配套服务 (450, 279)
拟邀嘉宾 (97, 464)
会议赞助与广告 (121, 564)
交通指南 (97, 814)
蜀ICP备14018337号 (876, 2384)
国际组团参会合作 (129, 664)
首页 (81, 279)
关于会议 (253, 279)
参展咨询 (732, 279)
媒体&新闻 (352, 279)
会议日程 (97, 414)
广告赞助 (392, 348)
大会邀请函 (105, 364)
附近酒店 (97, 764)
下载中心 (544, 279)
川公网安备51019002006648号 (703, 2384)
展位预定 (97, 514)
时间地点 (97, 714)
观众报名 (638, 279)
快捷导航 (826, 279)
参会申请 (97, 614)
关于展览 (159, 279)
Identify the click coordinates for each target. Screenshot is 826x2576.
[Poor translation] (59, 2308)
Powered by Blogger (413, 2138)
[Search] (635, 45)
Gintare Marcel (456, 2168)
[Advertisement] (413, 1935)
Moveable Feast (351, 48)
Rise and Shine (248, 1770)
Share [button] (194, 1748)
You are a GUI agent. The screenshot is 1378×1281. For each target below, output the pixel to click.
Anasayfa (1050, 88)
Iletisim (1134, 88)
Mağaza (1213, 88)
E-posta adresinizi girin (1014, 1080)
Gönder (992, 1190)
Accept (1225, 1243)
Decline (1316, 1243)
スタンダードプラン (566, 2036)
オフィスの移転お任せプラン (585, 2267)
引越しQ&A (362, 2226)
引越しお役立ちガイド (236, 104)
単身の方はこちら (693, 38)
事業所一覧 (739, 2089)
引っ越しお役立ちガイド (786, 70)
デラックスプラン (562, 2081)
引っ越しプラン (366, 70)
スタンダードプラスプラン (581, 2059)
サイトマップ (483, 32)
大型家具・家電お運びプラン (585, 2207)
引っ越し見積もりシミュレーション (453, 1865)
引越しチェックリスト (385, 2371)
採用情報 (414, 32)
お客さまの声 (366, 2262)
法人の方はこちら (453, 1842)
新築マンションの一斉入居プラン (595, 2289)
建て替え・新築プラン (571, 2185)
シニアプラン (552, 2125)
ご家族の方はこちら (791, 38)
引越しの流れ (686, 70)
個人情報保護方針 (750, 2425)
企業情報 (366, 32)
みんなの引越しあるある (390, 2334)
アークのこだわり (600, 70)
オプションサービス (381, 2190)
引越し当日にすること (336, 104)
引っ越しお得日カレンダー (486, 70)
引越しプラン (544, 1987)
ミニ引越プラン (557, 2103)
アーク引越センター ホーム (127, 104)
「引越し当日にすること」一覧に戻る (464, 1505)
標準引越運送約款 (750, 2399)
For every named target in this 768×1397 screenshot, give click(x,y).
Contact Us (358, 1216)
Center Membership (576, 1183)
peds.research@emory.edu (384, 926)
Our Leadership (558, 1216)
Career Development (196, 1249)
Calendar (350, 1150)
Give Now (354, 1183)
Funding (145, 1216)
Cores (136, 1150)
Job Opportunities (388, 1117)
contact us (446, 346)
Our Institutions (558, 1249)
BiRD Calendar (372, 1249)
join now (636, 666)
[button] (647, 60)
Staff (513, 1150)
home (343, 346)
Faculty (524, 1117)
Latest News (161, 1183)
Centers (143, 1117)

********

§ Exercise aim
Write out every entry again, keeping each line exactly the same.

§ Expected answer
配套服务 (450, 279)
拟邀嘉宾 (97, 464)
会议赞助与广告 (121, 564)
交通指南 (97, 814)
蜀ICP备14018337号 (876, 2384)
国际组团参会合作 (129, 664)
首页 (81, 279)
关于会议 (253, 279)
参展咨询 (732, 279)
媒体&新闻 (352, 279)
会议日程 (97, 414)
广告赞助 (392, 348)
大会邀请函 (105, 364)
附近酒店 (97, 764)
下载中心 (544, 279)
川公网安备51019002006648号 (703, 2384)
展位预定 (97, 514)
时间地点 (97, 714)
观众报名 (638, 279)
快捷导航 (826, 279)
参会申请 (97, 614)
关于展览 (159, 279)
Identify the click coordinates for each target. Screenshot is 826x2576.
[Poor translation] (59, 2308)
Powered by Blogger (413, 2138)
[Search] (635, 45)
Gintare Marcel (456, 2168)
[Advertisement] (413, 1935)
Moveable Feast (351, 48)
Rise and Shine (248, 1770)
Share [button] (194, 1748)
You are a GUI agent. The screenshot is 1378×1281. For each target below, output the pixel to click.
Anasayfa (1050, 88)
Iletisim (1134, 88)
Mağaza (1213, 88)
E-posta adresinizi girin (1014, 1080)
Gönder (992, 1190)
Accept (1225, 1243)
Decline (1316, 1243)
スタンダードプラン (566, 2036)
オフィスの移転お任せプラン (585, 2267)
引越しQ&A (362, 2226)
引越しお役立ちガイド (236, 104)
単身の方はこちら (693, 38)
事業所一覧 (739, 2089)
引っ越しお役立ちガイド (786, 70)
デラックスプラン (562, 2081)
引っ越しプラン (366, 70)
スタンダードプラスプラン (581, 2059)
サイトマップ (483, 32)
大型家具・家電お運びプラン (585, 2207)
引っ越し見積もりシミュレーション (453, 1865)
引越しチェックリスト (385, 2371)
採用情報 (414, 32)
お客さまの声 (366, 2262)
法人の方はこちら (453, 1842)
新築マンションの一斉入居プラン (595, 2289)
建て替え・新築プラン (571, 2185)
シニアプラン (552, 2125)
ご家族の方はこちら (791, 38)
引越しの流れ (686, 70)
個人情報保護方針 (750, 2425)
企業情報 (366, 32)
みんなの引越しあるある (390, 2334)
アークのこだわり (600, 70)
オプションサービス (381, 2190)
引越し当日にすること (336, 104)
引っ越しお得日カレンダー (486, 70)
引越しプラン (544, 1987)
ミニ引越プラン (557, 2103)
アーク引越センター ホーム (127, 104)
「引越し当日にすること」一覧に戻る (464, 1505)
標準引越運送約款 (750, 2399)
For every named target in this 768×1397 screenshot, give click(x,y).
Contact Us (358, 1216)
Center Membership (576, 1183)
peds.research@emory.edu (384, 926)
Our Leadership (558, 1216)
Career Development (196, 1249)
Calendar (350, 1150)
Give Now (354, 1183)
Funding (145, 1216)
Cores (136, 1150)
Job Opportunities (388, 1117)
contact us (446, 346)
Our Institutions (558, 1249)
BiRD Calendar (372, 1249)
join now (636, 666)
[button] (647, 60)
Staff (513, 1150)
home (343, 346)
Faculty (524, 1117)
Latest News (161, 1183)
Centers (143, 1117)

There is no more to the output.